# YOUR INSTRUCTIONS
Copy the data below. Keep every line exactly as it is.
#### RECORDS PROVIDED
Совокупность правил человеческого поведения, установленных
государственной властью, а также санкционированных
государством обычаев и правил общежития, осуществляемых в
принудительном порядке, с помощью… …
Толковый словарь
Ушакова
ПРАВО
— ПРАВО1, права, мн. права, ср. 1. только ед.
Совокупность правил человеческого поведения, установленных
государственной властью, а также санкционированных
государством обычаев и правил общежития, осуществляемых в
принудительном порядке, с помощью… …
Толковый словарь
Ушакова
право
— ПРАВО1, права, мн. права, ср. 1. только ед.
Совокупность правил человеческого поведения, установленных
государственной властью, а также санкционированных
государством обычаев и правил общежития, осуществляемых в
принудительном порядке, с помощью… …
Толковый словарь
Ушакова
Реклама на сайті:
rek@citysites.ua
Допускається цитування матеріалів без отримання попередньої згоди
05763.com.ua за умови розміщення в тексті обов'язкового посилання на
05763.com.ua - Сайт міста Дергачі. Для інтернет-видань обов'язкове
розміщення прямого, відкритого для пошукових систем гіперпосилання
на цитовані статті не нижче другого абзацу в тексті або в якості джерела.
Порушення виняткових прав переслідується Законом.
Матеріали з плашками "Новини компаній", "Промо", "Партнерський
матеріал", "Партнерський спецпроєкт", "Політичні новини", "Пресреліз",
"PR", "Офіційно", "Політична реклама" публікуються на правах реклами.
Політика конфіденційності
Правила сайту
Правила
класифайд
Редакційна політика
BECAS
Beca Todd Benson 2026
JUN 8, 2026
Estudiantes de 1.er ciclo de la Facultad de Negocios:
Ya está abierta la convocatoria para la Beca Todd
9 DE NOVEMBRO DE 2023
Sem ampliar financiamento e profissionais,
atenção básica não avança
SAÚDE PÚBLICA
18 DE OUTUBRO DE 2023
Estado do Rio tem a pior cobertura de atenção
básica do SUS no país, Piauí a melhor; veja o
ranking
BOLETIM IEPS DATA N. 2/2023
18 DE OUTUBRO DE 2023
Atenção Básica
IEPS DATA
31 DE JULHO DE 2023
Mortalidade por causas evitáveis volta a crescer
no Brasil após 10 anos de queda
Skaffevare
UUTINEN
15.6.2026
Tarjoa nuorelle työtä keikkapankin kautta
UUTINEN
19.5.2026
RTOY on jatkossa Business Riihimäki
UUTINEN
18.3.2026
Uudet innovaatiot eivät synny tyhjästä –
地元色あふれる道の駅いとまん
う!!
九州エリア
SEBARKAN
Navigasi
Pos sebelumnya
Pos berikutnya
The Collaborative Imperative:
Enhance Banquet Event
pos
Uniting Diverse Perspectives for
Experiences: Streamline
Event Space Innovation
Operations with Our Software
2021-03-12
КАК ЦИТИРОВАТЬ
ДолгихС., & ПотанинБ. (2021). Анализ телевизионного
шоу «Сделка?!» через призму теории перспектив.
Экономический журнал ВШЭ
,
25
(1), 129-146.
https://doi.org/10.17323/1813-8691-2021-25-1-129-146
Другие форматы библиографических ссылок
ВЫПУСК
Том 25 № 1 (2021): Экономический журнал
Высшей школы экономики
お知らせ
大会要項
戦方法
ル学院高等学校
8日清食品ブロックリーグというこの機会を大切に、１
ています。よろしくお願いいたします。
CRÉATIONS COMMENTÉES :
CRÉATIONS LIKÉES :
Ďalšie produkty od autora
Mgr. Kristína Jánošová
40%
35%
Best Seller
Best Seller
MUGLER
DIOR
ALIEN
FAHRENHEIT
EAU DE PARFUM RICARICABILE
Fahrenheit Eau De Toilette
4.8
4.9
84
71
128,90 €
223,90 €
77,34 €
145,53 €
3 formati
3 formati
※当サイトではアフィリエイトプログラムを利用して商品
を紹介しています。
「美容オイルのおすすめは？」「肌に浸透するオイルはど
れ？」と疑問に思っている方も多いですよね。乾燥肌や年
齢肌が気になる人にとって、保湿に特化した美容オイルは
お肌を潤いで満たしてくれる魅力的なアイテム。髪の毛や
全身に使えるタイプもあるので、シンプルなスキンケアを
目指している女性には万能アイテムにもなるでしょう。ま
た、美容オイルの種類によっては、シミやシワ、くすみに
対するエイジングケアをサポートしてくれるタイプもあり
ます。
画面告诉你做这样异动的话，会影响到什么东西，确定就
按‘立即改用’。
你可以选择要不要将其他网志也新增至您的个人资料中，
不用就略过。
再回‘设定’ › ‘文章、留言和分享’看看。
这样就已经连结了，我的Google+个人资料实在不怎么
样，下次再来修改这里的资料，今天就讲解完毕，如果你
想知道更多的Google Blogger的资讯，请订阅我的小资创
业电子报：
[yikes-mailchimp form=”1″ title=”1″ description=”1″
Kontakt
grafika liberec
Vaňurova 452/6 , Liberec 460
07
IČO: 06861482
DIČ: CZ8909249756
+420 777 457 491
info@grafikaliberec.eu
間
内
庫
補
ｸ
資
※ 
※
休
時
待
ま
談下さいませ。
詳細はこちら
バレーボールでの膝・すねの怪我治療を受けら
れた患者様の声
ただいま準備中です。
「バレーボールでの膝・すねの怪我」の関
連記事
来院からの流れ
########
# ANSWER
Совокупность правил человеческого поведения, установленных
государственной властью, а также санкционированных
государством обычаев и правил общежития, осуществляемых в
принудительном порядке, с помощью… …
Толковый словарь
Ушакова
ПРАВО
— ПРАВО1, права, мн. права, ср. 1. только ед.
Совокупность правил человеческого поведения, установленных
государственной властью, а также санкционированных
государством обычаев и правил общежития, осуществляемых в
принудительном порядке, с помощью… …
Толковый словарь
Ушакова
право
— ПРАВО1, права, мн. права, ср. 1. только ед.
Совокупность правил человеческого поведения, установленных
государственной властью, а также санкционированных
государством обычаев и правил общежития, осуществляемых в
принудительном порядке, с помощью… …
Толковый словарь
Ушакова
Реклама на сайті:
rek@citysites.ua
Допускається цитування матеріалів без отримання попередньої згоди
05763.com.ua за умови розміщення в тексті обов'язкового посилання на
05763.com.ua - Сайт міста Дергачі. Для інтернет-видань обов'язкове
розміщення прямого, відкритого для пошукових систем гіперпосилання
на цитовані статті не нижче другого абзацу в тексті або в якості джерела.
Порушення виняткових прав переслідується Законом.
Матеріали з плашками "Новини компаній", "Промо", "Партнерський
матеріал", "Партнерський спецпроєкт", "Політичні новини", "Пресреліз",
"PR", "Офіційно", "Політична реклама" публікуються на правах реклами.
Політика конфіденційності
Правила сайту
Правила
класифайд
Редакційна політика
BECAS
Beca Todd Benson 2026
JUN 8, 2026
Estudiantes de 1.er ciclo de la Facultad de Negocios:
Ya está abierta la convocatoria para la Beca Todd
9 DE NOVEMBRO DE 2023
Sem ampliar financiamento e profissionais,
atenção básica não avança
SAÚDE PÚBLICA
18 DE OUTUBRO DE 2023
Estado do Rio tem a pior cobertura de atenção
básica do SUS no país, Piauí a melhor; veja o
ranking
BOLETIM IEPS DATA N. 2/2023
18 DE OUTUBRO DE 2023
Atenção Básica
IEPS DATA
31 DE JULHO DE 2023
Mortalidade por causas evitáveis volta a crescer
no Brasil após 10 anos de queda
Skaffevare
UUTINEN
15.6.2026
Tarjoa nuorelle työtä keikkapankin kautta
UUTINEN
19.5.2026
RTOY on jatkossa Business Riihimäki
UUTINEN
18.3.2026
Uudet innovaatiot eivät synny tyhjästä –
地元色あふれる道の駅いとまん
う!!
九州エリア
SEBARKAN
Navigasi
Pos sebelumnya
Pos berikutnya
The Collaborative Imperative:
Enhance Banquet Event
pos
Uniting Diverse Perspectives for
Experiences: Streamline
Event Space Innovation
Operations with Our Software
2021-03-12
КАК ЦИТИРОВАТЬ
ДолгихС., & ПотанинБ. (2021). Анализ телевизионного
шоу «Сделка?!» через призму теории перспектив.
Экономический журнал ВШЭ
,
25
(1), 129-146.
https://doi.org/10.17323/1813-8691-2021-25-1-129-146
Другие форматы библиографических ссылок
ВЫПУСК
Том 25 № 1 (2021): Экономический журнал
Высшей школы экономики
お知らせ
大会要項
戦方法
ル学院高等学校
8日清食品ブロックリーグというこの機会を大切に、１
ています。よろしくお願いいたします。
CRÉATIONS COMMENTÉES :
CRÉATIONS LIKÉES :
Ďalšie produkty od autora
Mgr. Kristína Jánošová
40%
35%
Best Seller
Best Seller
MUGLER
DIOR
ALIEN
FAHRENHEIT
EAU DE PARFUM RICARICABILE
Fahrenheit Eau De Toilette
4.8
4.9
84
71
128,90 €
223,90 €
77,34 €
145,53 €
3 formati
3 formati
※当サイトではアフィリエイトプログラムを利用して商品
を紹介しています。
「美容オイルのおすすめは？」「肌に浸透するオイルはど
れ？」と疑問に思っている方も多いですよね。乾燥肌や年
齢肌が気になる人にとって、保湿に特化した美容オイルは
お肌を潤いで満たしてくれる魅力的なアイテム。髪の毛や
全身に使えるタイプもあるので、シンプルなスキンケアを
目指している女性には万能アイテムにもなるでしょう。ま
た、美容オイルの種類によっては、シミやシワ、くすみに
対するエイジングケアをサポートしてくれるタイプもあり
ます。
画面告诉你做这样异动的话，会影响到什么东西，确定就
按‘立即改用’。
你可以选择要不要将其他网志也新增至您的个人资料中，
不用就略过。
再回‘设定’ › ‘文章、留言和分享’看看。
这样就已经连结了，我的Google+个人资料实在不怎么
样，下次再来修改这里的资料，今天就讲解完毕，如果你
想知道更多的Google Blogger的资讯，请订阅我的小资创
业电子报：
[yikes-mailchimp form=”1″ title=”1″ description=”1″
Kontakt
grafika liberec
Vaňurova 452/6 , Liberec 460
07
IČO: 06861482
DIČ: CZ8909249756
+420 777 457 491
info@grafikaliberec.eu
間
内
庫
補
ｸ
資
※ 
※
休
時
待
ま
談下さいませ。
詳細はこちら
バレーボールでの膝・すねの怪我治療を受けら
れた患者様の声
ただいま準備中です。
「バレーボールでの膝・すねの怪我」の関
連記事
来院からの流れ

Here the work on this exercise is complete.